START Exercise material
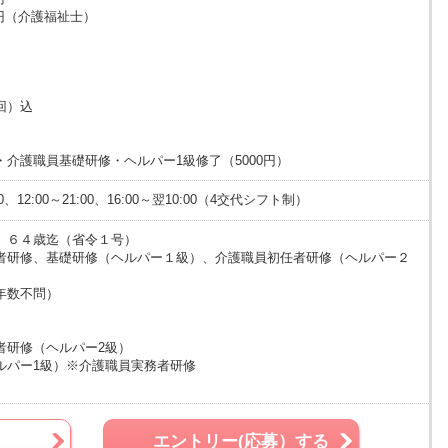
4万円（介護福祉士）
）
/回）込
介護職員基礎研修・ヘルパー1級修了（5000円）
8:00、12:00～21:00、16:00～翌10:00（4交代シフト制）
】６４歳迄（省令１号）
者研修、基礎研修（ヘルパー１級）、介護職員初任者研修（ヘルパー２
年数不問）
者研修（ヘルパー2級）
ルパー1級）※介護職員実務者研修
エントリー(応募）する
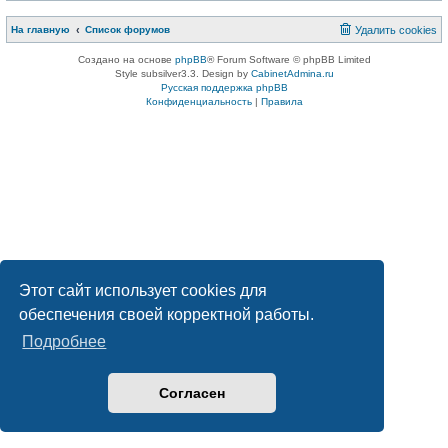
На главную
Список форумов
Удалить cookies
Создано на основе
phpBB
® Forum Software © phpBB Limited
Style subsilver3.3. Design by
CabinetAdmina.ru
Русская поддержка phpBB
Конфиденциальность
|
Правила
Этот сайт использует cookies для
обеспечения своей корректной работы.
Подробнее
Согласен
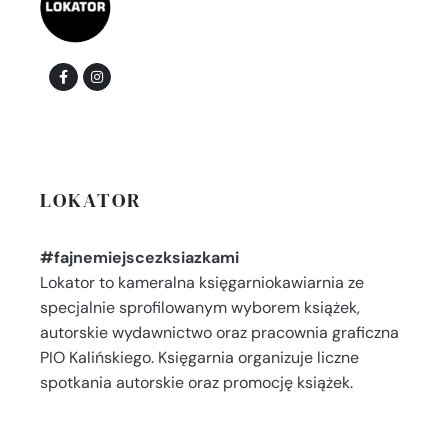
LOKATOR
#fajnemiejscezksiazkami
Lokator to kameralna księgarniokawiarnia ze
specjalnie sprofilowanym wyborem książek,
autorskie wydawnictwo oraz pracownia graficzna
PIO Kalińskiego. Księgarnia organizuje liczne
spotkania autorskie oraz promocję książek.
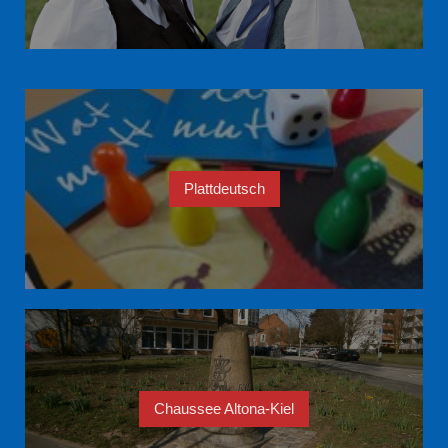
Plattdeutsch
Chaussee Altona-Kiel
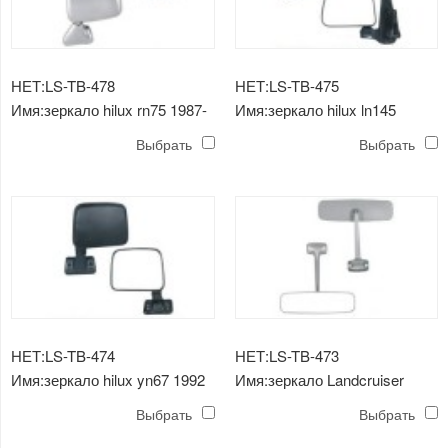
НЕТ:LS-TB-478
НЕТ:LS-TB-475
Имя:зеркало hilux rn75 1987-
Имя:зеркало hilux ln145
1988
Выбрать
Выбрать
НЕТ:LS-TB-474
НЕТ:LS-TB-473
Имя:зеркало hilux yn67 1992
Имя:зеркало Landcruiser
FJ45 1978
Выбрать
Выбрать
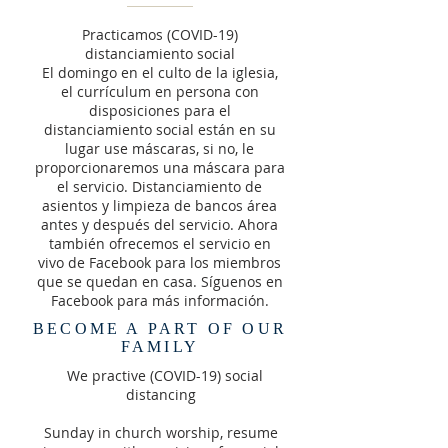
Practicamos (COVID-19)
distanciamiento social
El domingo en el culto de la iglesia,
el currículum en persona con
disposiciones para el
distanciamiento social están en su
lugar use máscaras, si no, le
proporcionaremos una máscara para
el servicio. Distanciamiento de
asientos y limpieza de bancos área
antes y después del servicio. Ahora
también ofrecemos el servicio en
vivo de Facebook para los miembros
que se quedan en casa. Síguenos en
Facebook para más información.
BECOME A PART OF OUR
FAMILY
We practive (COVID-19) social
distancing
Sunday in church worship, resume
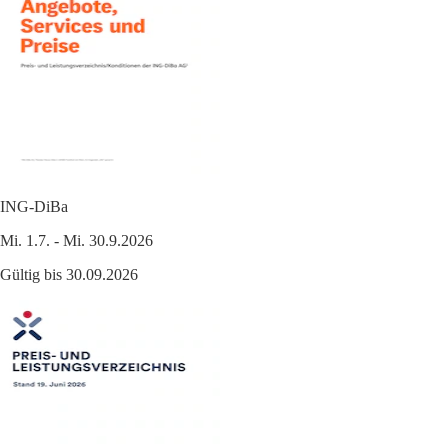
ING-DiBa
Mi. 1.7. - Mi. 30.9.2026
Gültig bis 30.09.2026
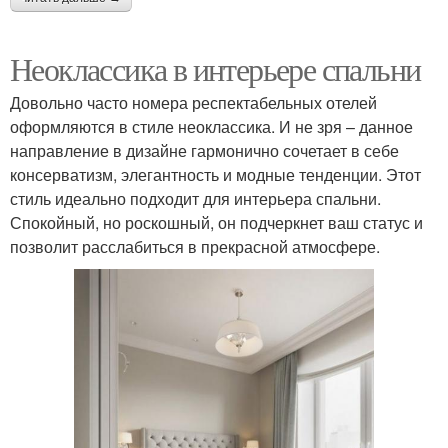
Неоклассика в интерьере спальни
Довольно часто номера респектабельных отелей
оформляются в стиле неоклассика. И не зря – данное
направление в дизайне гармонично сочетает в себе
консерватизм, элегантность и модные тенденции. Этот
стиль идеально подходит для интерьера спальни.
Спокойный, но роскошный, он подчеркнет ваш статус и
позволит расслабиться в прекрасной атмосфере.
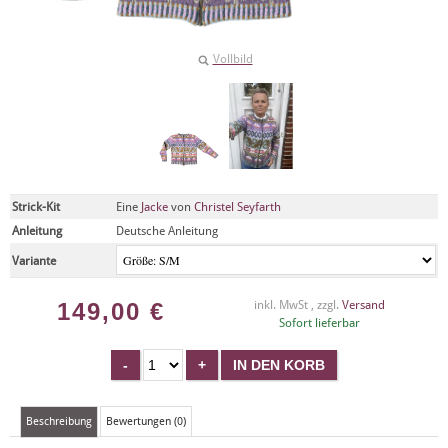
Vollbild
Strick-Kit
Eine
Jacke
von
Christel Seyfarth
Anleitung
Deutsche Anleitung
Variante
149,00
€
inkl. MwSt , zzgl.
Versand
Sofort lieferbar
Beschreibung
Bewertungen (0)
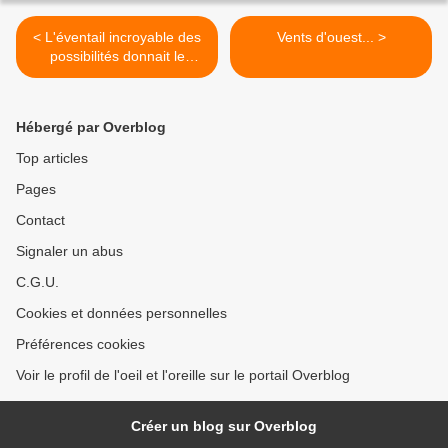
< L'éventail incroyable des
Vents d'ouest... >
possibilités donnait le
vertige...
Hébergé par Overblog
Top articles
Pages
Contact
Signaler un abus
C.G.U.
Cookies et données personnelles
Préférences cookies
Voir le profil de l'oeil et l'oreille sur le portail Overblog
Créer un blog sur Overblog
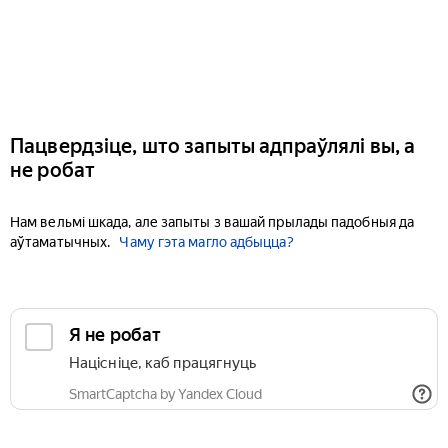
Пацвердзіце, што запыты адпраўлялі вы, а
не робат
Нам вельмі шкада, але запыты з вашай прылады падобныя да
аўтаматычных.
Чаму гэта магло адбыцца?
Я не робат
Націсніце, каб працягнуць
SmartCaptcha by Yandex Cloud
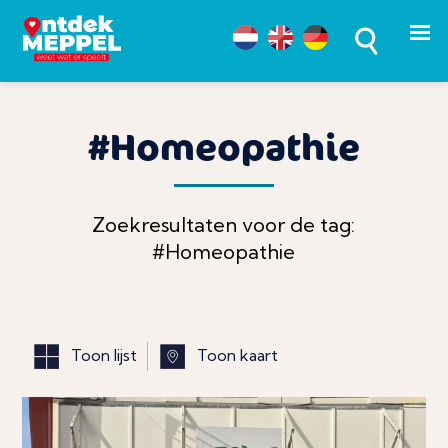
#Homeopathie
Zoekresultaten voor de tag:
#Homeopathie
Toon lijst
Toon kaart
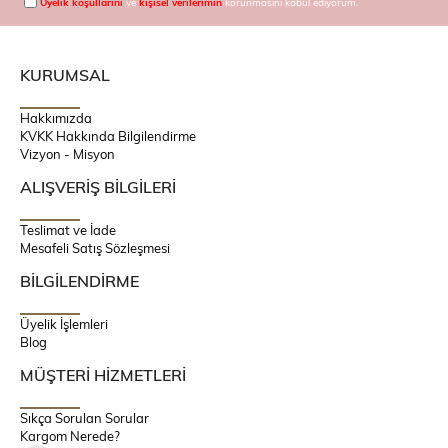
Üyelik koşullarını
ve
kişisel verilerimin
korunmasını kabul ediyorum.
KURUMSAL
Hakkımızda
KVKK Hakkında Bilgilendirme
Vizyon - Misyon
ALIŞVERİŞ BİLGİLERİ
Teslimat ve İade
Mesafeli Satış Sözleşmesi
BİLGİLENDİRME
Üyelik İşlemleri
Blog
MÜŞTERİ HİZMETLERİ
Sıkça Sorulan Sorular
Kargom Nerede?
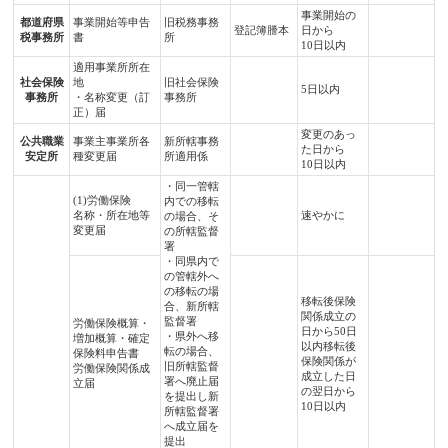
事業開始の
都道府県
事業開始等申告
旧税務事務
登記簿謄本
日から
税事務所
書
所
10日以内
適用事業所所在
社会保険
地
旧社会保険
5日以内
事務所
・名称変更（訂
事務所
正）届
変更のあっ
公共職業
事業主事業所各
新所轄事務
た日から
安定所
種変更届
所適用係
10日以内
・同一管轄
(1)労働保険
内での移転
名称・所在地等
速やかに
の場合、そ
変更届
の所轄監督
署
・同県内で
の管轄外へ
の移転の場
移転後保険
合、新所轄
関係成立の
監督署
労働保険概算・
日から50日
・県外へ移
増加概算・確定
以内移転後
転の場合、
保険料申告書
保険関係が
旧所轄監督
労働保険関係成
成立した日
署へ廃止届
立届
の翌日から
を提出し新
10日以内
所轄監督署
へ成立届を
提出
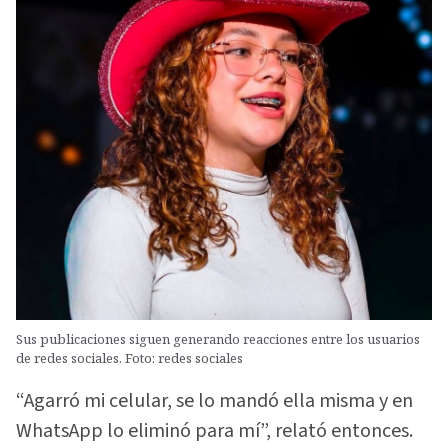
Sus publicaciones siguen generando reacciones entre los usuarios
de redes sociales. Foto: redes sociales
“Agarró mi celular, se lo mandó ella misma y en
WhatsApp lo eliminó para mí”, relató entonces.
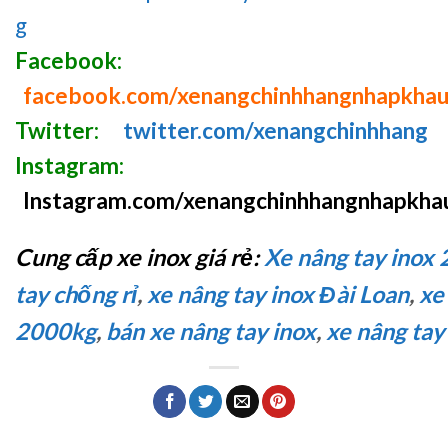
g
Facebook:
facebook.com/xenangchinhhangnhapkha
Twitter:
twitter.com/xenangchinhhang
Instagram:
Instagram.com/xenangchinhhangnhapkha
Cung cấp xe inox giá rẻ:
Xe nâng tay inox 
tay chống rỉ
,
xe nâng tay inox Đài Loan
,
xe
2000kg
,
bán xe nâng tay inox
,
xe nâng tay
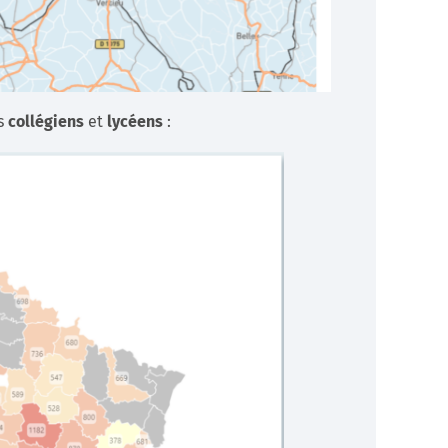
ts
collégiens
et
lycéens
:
END Exercise material
(Your assignment)
Skipping any pictures, copy the entries exactly as they appear.

(Answer space)
4万円（介護福祉士）
）
/回）込
介護職員基礎研修・ヘルパー1級修了（5000円）
8:00、12:00～21:00、16:00～翌10:00（4交代シフト制）
】６４歳迄（省令１号）
者研修、基礎研修（ヘルパー１級）、介護職員初任者研修（ヘルパー２
年数不問）
者研修（ヘルパー2級）
ルパー1級）※介護職員実務者研修
エントリー(応募）する
На главную
Список форумов
Удалить cookies
Создано на основе
phpBB
® Forum Software © phpBB Limited
Style subsilver3.3. Design by
CabinetAdmina.ru
Русская поддержка phpBB
Конфиденциальность
|
Правила
Этот сайт использует cookies для
обеспечения своей корректной работы.
Подробнее
Согласен
LOKATOR
#fajnemiejscezksiazkami
Lokator to kameralna księgarniokawiarnia ze
specjalnie sprofilowanym wyborem książek,
autorskie wydawnictwo oraz pracownia graficzna
PIO Kalińskiego. Księgarnia organizuje liczne
spotkania autorskie oraz promocję książek.
Plattdeutsch
Chaussee Altona-Kiel
НЕТ:LS-TB-478
НЕТ:LS-TB-475
Имя:зеркало hilux rn75 1987-
Имя:зеркало hilux ln145
1988
Выбрать
Выбрать
НЕТ:LS-TB-474
НЕТ:LS-TB-473
Имя:зеркало hilux yn67 1992
Имя:зеркало Landcruiser
FJ45 1978
Выбрать
Выбрать
Practicamos (COVID-19)
distanciamiento social
El domingo en el culto de la iglesia,
el currículum en persona con
disposiciones para el
distanciamiento social están en su
lugar use máscaras, si no, le
proporcionaremos una máscara para
el servicio. Distanciamiento de
asientos y limpieza de bancos área
antes y después del servicio. Ahora
también ofrecemos el servicio en
vivo de Facebook para los miembros
que se quedan en casa. Síguenos en
Facebook para más información.
BECOME A PART OF OUR
FAMILY
We practive (COVID-19) social
distancing
Sunday in church worship, resume
ING-DiBa
Mi. 1.7. - Mi. 30.9.2026
Gültig bis 30.09.2026
Неоклассика в интерьере спальни
Довольно часто номера респектабельных отелей
оформляются в стиле неоклассика. И не зря – данное
направление в дизайне гармонично сочетает в себе
консерватизм, элегантность и модные тенденции. Этот
стиль идеально подходит для интерьера спальни.
Спокойный, но роскошный, он подчеркнет ваш статус и
позволит расслабиться в прекрасной атмосфере.
Vollbild
Strick-Kit
Eine
Jacke
von
Christel Seyfarth
Anleitung
Deutsche Anleitung
Variante
149,00
€
inkl. MwSt , zzgl.
Versand
Sofort lieferbar
Beschreibung
Bewertungen (0)
< L'éventail incroyable des
Vents d'ouest... >
possibilités donnait le
vertige...
Hébergé par Overblog
Top articles
Pages
Contact
Signaler un abus
C.G.U.
Cookies et données personnelles
Préférences cookies
Voir le profil de l'oeil et l'oreille sur le portail Overblog
Créer un blog sur Overblog
Пацвердзіце, што запыты адпраўлялі вы, а
не робат
Нам вельмі шкада, але запыты з вашай прылады падобныя да
аўтаматычных.
Чаму гэта магло адбыцца?
Я не робат
Націсніце, каб працягнуць
SmartCaptcha by Yandex Cloud
#Homeopathie
Zoekresultaten voor de tag:
#Homeopathie
Toon lijst
Toon kaart
Üyelik koşullarını
ve
kişisel verilerimin
korunmasını kabul ediyorum.
KURUMSAL
Hakkımızda
KVKK Hakkında Bilgilendirme
Vizyon - Misyon
ALIŞVERİŞ BİLGİLERİ
Teslimat ve İade
Mesafeli Satış Sözleşmesi
BİLGİLENDİRME
Üyelik İşlemleri
Blog
MÜŞTERİ HİZMETLERİ
Sıkça Sorulan Sorular
Kargom Nerede?
事業開始の
都道府県
事業開始等申告
旧税務事務
登記簿謄本
日から
税事務所
書
所
10日以内
適用事業所所在
社会保険
地
旧社会保険
5日以内
事務所
・名称変更（訂
事務所
正）届
変更のあっ
公共職業
事業主事業所各
新所轄事務
た日から
安定所
種変更届
所適用係
10日以内
・同一管轄
(1)労働保険
内での移転
名称・所在地等
速やかに
の場合、そ
変更届
の所轄監督
署
・同県内で
の管轄外へ
の移転の場
移転後保険
合、新所轄
関係成立の
監督署
労働保険概算・
日から50日
・県外へ移
増加概算・確定
以内移転後
転の場合、
保険料申告書
保険関係が
旧所轄監督
労働保険関係成
成立した日
署へ廃止届
立届
の翌日から
を提出し新
10日以内
所轄監督署
へ成立届を
提出
Sus publicaciones siguen generando reacciones entre los usuarios
de redes sociales. Foto: redes sociales
“Agarró mi celular, se lo mandó ella misma y en
WhatsApp lo eliminó para mí”, relató entonces.
g
Facebook:
facebook.com/xenangchinhhangnhapkha
Twitter:
twitter.com/xenangchinhhang
Instagram:
Instagram.com/xenangchinhhangnhapkha
Cung cấp xe inox giá rẻ:
Xe nâng tay inox 
tay chống rỉ
,
xe nâng tay inox Đài Loan
,
xe
2000kg
,
bán xe nâng tay inox
,
xe nâng tay
ts
collégiens
et
lycéens
:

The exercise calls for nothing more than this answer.